[Stored data entries]
★ ★ ★ ★ ★

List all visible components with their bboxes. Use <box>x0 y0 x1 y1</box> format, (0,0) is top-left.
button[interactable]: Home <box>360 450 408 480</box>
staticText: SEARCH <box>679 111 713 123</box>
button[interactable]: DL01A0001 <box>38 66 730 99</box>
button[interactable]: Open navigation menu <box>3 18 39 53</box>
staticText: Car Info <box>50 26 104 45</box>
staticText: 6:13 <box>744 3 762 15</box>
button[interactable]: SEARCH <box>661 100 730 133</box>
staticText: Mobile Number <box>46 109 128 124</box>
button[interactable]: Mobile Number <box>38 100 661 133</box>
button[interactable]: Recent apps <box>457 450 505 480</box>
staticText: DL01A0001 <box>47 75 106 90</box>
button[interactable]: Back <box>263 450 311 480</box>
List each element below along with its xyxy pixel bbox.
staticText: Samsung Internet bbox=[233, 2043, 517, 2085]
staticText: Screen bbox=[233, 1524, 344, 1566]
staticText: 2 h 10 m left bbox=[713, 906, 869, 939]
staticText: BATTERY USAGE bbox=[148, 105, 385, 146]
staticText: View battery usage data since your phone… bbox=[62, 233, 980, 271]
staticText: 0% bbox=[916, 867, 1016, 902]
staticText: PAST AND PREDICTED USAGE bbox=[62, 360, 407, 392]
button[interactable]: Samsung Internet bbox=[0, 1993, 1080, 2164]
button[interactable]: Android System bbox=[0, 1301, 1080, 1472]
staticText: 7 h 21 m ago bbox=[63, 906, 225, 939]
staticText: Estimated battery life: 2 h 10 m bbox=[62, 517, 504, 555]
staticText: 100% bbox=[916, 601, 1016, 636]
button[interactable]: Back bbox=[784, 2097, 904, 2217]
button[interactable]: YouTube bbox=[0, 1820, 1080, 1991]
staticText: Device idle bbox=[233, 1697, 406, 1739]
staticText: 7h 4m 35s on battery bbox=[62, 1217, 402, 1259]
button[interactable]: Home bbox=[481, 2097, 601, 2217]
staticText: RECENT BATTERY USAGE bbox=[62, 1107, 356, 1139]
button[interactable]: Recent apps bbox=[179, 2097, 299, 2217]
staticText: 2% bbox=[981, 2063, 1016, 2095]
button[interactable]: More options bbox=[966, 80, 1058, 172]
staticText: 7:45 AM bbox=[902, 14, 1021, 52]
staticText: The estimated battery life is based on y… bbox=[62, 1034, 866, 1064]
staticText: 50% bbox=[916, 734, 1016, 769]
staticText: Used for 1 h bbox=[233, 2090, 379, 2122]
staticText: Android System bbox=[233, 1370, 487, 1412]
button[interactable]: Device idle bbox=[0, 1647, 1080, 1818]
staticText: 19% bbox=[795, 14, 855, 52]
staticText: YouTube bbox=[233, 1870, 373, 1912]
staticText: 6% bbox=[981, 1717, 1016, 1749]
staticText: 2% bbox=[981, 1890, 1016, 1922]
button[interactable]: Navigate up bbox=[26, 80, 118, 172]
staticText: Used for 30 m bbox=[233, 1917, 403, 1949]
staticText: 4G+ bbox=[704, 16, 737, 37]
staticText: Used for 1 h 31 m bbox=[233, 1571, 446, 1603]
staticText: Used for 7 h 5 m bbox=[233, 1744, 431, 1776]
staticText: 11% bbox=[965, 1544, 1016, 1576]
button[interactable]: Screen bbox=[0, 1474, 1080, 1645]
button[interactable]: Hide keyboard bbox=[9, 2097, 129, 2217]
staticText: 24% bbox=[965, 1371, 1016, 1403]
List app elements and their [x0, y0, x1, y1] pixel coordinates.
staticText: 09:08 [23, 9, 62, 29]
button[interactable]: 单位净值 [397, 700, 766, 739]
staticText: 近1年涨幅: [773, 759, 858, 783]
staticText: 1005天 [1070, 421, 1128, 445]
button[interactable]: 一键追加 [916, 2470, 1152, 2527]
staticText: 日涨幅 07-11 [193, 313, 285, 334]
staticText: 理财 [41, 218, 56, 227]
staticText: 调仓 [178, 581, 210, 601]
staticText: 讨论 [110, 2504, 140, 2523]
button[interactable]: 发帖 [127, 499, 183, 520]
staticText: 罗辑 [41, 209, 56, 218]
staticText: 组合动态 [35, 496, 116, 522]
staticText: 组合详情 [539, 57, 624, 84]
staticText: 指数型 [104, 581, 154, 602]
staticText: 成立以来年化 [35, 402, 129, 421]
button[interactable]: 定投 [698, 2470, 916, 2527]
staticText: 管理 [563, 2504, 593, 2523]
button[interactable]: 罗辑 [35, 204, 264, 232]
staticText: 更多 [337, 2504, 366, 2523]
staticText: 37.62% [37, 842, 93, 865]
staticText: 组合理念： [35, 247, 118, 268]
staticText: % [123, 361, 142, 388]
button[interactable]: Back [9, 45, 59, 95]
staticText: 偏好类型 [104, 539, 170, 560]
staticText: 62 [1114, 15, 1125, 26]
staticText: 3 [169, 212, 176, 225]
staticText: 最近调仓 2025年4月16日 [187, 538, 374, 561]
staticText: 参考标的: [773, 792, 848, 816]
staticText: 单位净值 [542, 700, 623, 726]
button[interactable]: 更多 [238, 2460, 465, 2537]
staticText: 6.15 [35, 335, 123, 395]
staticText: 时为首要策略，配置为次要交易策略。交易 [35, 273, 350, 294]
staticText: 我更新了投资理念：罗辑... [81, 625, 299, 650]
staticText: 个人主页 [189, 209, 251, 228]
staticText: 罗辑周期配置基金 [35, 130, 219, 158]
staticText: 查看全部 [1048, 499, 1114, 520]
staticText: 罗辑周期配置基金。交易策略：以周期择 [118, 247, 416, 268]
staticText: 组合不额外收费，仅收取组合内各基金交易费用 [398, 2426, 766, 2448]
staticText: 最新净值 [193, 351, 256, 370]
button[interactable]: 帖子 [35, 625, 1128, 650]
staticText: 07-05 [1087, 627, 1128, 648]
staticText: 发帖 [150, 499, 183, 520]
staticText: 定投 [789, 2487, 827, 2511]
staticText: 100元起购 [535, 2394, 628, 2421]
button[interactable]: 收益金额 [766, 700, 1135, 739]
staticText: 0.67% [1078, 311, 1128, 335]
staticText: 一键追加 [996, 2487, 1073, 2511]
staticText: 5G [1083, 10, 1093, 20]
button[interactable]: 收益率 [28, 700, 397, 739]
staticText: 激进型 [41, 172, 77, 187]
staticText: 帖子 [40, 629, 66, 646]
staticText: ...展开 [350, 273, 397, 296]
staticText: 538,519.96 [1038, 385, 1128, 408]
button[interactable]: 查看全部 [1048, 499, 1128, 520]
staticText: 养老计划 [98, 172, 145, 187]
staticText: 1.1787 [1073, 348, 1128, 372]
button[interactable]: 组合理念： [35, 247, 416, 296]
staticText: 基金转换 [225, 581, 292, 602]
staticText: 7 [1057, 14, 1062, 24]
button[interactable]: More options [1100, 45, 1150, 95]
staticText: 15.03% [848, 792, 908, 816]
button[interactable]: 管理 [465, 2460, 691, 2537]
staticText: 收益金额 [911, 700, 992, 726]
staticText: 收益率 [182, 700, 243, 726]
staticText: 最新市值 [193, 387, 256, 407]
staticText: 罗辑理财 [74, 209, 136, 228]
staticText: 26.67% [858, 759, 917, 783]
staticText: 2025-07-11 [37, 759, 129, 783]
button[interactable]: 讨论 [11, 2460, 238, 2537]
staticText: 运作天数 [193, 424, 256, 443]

★ ★ ★ ★ ★

• [Aim of the task] Complete, exact output of the records is expected.

• [Exercise solution]
List all visible components with their bboxes. Use <box>x0 y0 x1 y1</box> format, (0,0) is top-left.
button[interactable]: Home <box>360 450 408 480</box>
staticText: SEARCH <box>679 111 713 123</box>
button[interactable]: DL01A0001 <box>38 66 730 99</box>
button[interactable]: Open navigation menu <box>3 18 39 53</box>
staticText: Car Info <box>50 26 104 45</box>
staticText: 6:13 <box>744 3 762 15</box>
button[interactable]: SEARCH <box>661 100 730 133</box>
staticText: Mobile Number <box>46 109 128 124</box>
button[interactable]: Mobile Number <box>38 100 661 133</box>
button[interactable]: Recent apps <box>457 450 505 480</box>
staticText: DL01A0001 <box>47 75 106 90</box>
button[interactable]: Back <box>263 450 311 480</box>
List each element below along with its xyxy pixel bbox.
staticText: Samsung Internet bbox=[233, 2043, 517, 2085]
staticText: Screen bbox=[233, 1524, 344, 1566]
staticText: 2 h 10 m left bbox=[713, 906, 869, 939]
staticText: BATTERY USAGE bbox=[148, 105, 385, 146]
staticText: View battery usage data since your phone… bbox=[62, 233, 980, 271]
staticText: 0% bbox=[916, 867, 1016, 902]
staticText: PAST AND PREDICTED USAGE bbox=[62, 360, 407, 392]
button[interactable]: Samsung Internet bbox=[0, 1993, 1080, 2164]
button[interactable]: Android System bbox=[0, 1301, 1080, 1472]
staticText: 7 h 21 m ago bbox=[63, 906, 225, 939]
staticText: Estimated battery life: 2 h 10 m bbox=[62, 517, 504, 555]
staticText: 100% bbox=[916, 601, 1016, 636]
button[interactable]: Back bbox=[784, 2097, 904, 2217]
button[interactable]: YouTube bbox=[0, 1820, 1080, 1991]
staticText: Device idle bbox=[233, 1697, 406, 1739]
staticText: 7h 4m 35s on battery bbox=[62, 1217, 402, 1259]
button[interactable]: Home bbox=[481, 2097, 601, 2217]
staticText: RECENT BATTERY USAGE bbox=[62, 1107, 356, 1139]
button[interactable]: Recent apps bbox=[179, 2097, 299, 2217]
staticText: 2% bbox=[981, 2063, 1016, 2095]
button[interactable]: More options bbox=[966, 80, 1058, 172]
staticText: 7:45 AM bbox=[902, 14, 1021, 52]
staticText: The estimated battery life is based on y… bbox=[62, 1034, 866, 1064]
staticText: 50% bbox=[916, 734, 1016, 769]
staticText: Used for 1 h bbox=[233, 2090, 379, 2122]
staticText: Android System bbox=[233, 1370, 487, 1412]
button[interactable]: Device idle bbox=[0, 1647, 1080, 1818]
staticText: 19% bbox=[795, 14, 855, 52]
staticText: YouTube bbox=[233, 1870, 373, 1912]
staticText: 6% bbox=[981, 1717, 1016, 1749]
staticText: 2% bbox=[981, 1890, 1016, 1922]
button[interactable]: Navigate up bbox=[26, 80, 118, 172]
staticText: Used for 30 m bbox=[233, 1917, 403, 1949]
staticText: 4G+ bbox=[704, 16, 737, 37]
staticText: Used for 1 h 31 m bbox=[233, 1571, 446, 1603]
staticText: Used for 7 h 5 m bbox=[233, 1744, 431, 1776]
staticText: 11% bbox=[965, 1544, 1016, 1576]
button[interactable]: Screen bbox=[0, 1474, 1080, 1645]
button[interactable]: Hide keyboard bbox=[9, 2097, 129, 2217]
staticText: 24% bbox=[965, 1371, 1016, 1403]
List app elements and their [x0, y0, x1, y1] pixel coordinates.
staticText: 09:08 [23, 9, 62, 29]
button[interactable]: 单位净值 [397, 700, 766, 739]
staticText: 近1年涨幅: [773, 759, 858, 783]
staticText: 1005天 [1070, 421, 1128, 445]
button[interactable]: 一键追加 [916, 2470, 1152, 2527]
staticText: 日涨幅 07-11 [193, 313, 285, 334]
staticText: 理财 [41, 218, 56, 227]
staticText: 调仓 [178, 581, 210, 601]
staticText: 讨论 [110, 2504, 140, 2523]
button[interactable]: 发帖 [127, 499, 183, 520]
staticText: 罗辑 [41, 209, 56, 218]
staticText: 组合动态 [35, 496, 116, 522]
staticText: 组合详情 [539, 57, 624, 84]
staticText: 指数型 [104, 581, 154, 602]
staticText: 成立以来年化 [35, 402, 129, 421]
button[interactable]: 定投 [698, 2470, 916, 2527]
staticText: 管理 [563, 2504, 593, 2523]
button[interactable]: 罗辑 [35, 204, 264, 232]
staticText: 更多 [337, 2504, 366, 2523]
staticText: 37.62% [37, 842, 93, 865]
staticText: 组合理念： [35, 247, 118, 268]
staticText: % [123, 361, 142, 388]
button[interactable]: Back [9, 45, 59, 95]
staticText: 偏好类型 [104, 539, 170, 560]
staticText: 62 [1114, 15, 1125, 26]
staticText: 3 [169, 212, 176, 225]
staticText: 最近调仓 2025年4月16日 [187, 538, 374, 561]
staticText: 参考标的: [773, 792, 848, 816]
staticText: 单位净值 [542, 700, 623, 726]
button[interactable]: 更多 [238, 2460, 465, 2537]
staticText: 6.15 [35, 335, 123, 395]
staticText: 时为首要策略，配置为次要交易策略。交易 [35, 273, 350, 294]
staticText: 我更新了投资理念：罗辑... [81, 625, 299, 650]
staticText: 个人主页 [189, 209, 251, 228]
staticText: 罗辑周期配置基金 [35, 130, 219, 158]
staticText: 查看全部 [1048, 499, 1114, 520]
staticText: 罗辑周期配置基金。交易策略：以周期择 [118, 247, 416, 268]
staticText: 组合不额外收费，仅收取组合内各基金交易费用 [398, 2426, 766, 2448]
staticText: 最新净值 [193, 351, 256, 370]
button[interactable]: 帖子 [35, 625, 1128, 650]
staticText: 07-05 [1087, 627, 1128, 648]
staticText: 发帖 [150, 499, 183, 520]
staticText: 定投 [789, 2487, 827, 2511]
staticText: 100元起购 [535, 2394, 628, 2421]
button[interactable]: 收益金额 [766, 700, 1135, 739]
staticText: 0.67% [1078, 311, 1128, 335]
staticText: 一键追加 [996, 2487, 1073, 2511]
staticText: 5G [1083, 10, 1093, 20]
button[interactable]: 收益率 [28, 700, 397, 739]
staticText: 激进型 [41, 172, 77, 187]
staticText: 帖子 [40, 629, 66, 646]
staticText: ...展开 [350, 273, 397, 296]
staticText: 538,519.96 [1038, 385, 1128, 408]
button[interactable]: 查看全部 [1048, 499, 1128, 520]
staticText: 养老计划 [98, 172, 145, 187]
staticText: 1.1787 [1073, 348, 1128, 372]
button[interactable]: 组合理念： [35, 247, 416, 296]
staticText: 基金转换 [225, 581, 292, 602]
staticText: 7 [1057, 14, 1062, 24]
button[interactable]: More options [1100, 45, 1150, 95]
staticText: 15.03% [848, 792, 908, 816]
button[interactable]: 管理 [465, 2460, 691, 2537]
staticText: 收益金额 [911, 700, 992, 726]
staticText: 收益率 [182, 700, 243, 726]
staticText: 最新市值 [193, 387, 256, 407]
staticText: 罗辑理财 [74, 209, 136, 228]
staticText: 26.67% [858, 759, 917, 783]
staticText: 2025-07-11 [37, 759, 129, 783]
button[interactable]: 讨论 [11, 2460, 238, 2537]
staticText: 运作天数 [193, 424, 256, 443]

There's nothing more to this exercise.